#### What you should do:
Among the entries below, extract exactly the lines that run from the one with "Klick3D Monaco MetaVerse" through the one with "DIA - Digital Intelligence Agency", both ends included.

Source records
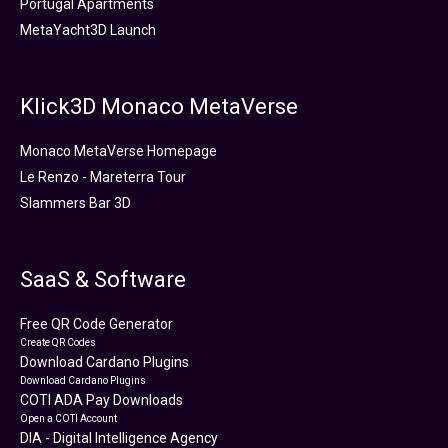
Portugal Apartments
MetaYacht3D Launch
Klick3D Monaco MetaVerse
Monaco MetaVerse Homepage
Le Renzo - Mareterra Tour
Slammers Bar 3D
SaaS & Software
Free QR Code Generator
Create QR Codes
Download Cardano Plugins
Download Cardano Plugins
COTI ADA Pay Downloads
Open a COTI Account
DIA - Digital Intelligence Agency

--

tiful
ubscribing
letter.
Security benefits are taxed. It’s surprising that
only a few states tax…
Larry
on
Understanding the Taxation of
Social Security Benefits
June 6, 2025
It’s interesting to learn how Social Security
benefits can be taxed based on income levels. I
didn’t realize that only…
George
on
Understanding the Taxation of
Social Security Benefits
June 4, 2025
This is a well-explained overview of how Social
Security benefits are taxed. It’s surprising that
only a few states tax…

#### Finished exercise:
Klick3D Monaco MetaVerse
Monaco MetaVerse Homepage
Le Renzo - Mareterra Tour
Slammers Bar 3D
SaaS & Software
Free QR Code Generator
Create QR Codes
Download Cardano Plugins
Download Cardano Plugins
COTI ADA Pay Downloads
Open a COTI Account
DIA - Digital Intelligence Agency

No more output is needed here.